**Instructions to follow**
The answer must consist of each line of the records below that contains the string "nombre".

....

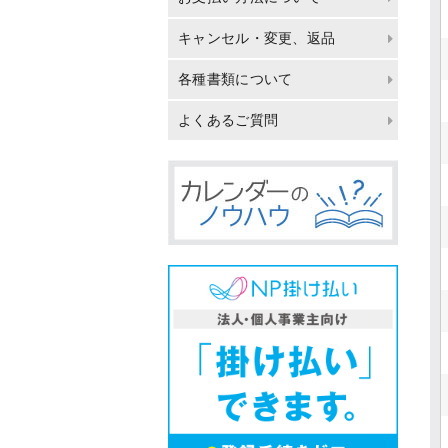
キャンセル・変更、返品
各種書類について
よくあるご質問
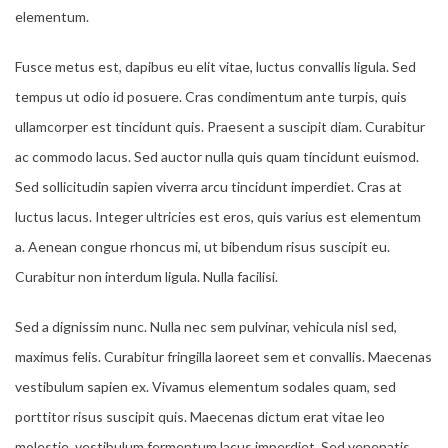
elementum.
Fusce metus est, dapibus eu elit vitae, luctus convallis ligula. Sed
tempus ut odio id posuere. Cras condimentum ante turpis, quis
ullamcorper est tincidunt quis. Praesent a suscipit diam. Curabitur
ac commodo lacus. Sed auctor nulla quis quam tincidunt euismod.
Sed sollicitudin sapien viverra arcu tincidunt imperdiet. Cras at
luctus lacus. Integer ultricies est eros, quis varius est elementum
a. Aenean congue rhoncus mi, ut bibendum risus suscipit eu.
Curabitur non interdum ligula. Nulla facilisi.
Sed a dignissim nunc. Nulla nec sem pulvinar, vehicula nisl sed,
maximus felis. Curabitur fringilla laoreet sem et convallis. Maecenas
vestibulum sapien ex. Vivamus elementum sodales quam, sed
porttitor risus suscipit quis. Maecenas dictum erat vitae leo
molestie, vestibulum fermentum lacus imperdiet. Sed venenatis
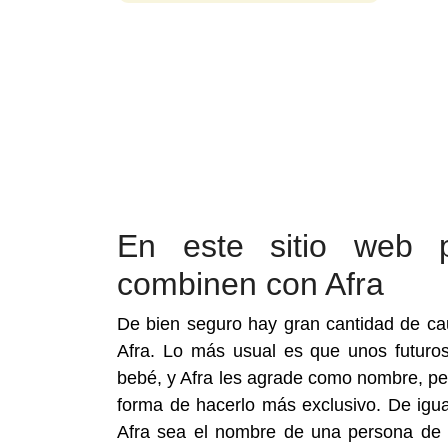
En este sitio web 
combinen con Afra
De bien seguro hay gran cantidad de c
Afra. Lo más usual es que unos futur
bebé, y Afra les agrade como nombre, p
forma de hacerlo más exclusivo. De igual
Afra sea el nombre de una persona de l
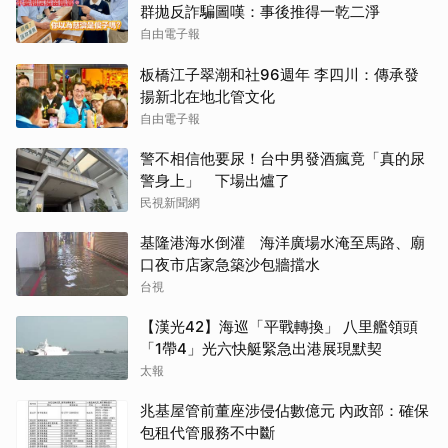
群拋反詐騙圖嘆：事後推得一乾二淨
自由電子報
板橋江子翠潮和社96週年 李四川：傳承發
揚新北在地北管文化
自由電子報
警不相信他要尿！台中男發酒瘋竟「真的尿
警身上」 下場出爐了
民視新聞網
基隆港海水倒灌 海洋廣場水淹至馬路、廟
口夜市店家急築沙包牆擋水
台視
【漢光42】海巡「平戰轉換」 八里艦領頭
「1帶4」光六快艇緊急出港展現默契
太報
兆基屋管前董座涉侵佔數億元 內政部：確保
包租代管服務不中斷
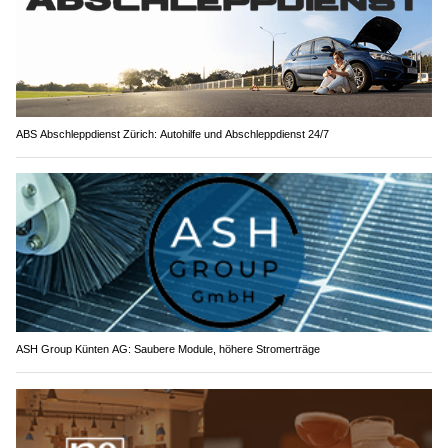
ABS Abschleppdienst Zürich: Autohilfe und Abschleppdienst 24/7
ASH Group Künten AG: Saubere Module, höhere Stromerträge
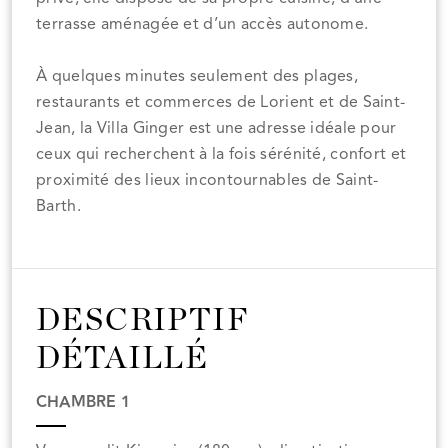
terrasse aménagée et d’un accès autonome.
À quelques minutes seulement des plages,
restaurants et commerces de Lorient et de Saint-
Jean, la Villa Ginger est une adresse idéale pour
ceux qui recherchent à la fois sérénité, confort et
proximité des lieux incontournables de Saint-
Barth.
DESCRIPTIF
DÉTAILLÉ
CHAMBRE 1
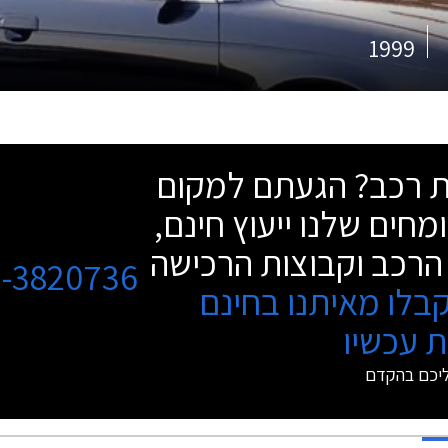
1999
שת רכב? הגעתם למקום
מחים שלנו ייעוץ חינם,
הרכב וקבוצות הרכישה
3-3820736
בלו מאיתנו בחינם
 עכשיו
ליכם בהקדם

....

**Solution to the exercise**
bebé, y Afra les agrade como nombre, p
Afra sea el nombre de una persona de l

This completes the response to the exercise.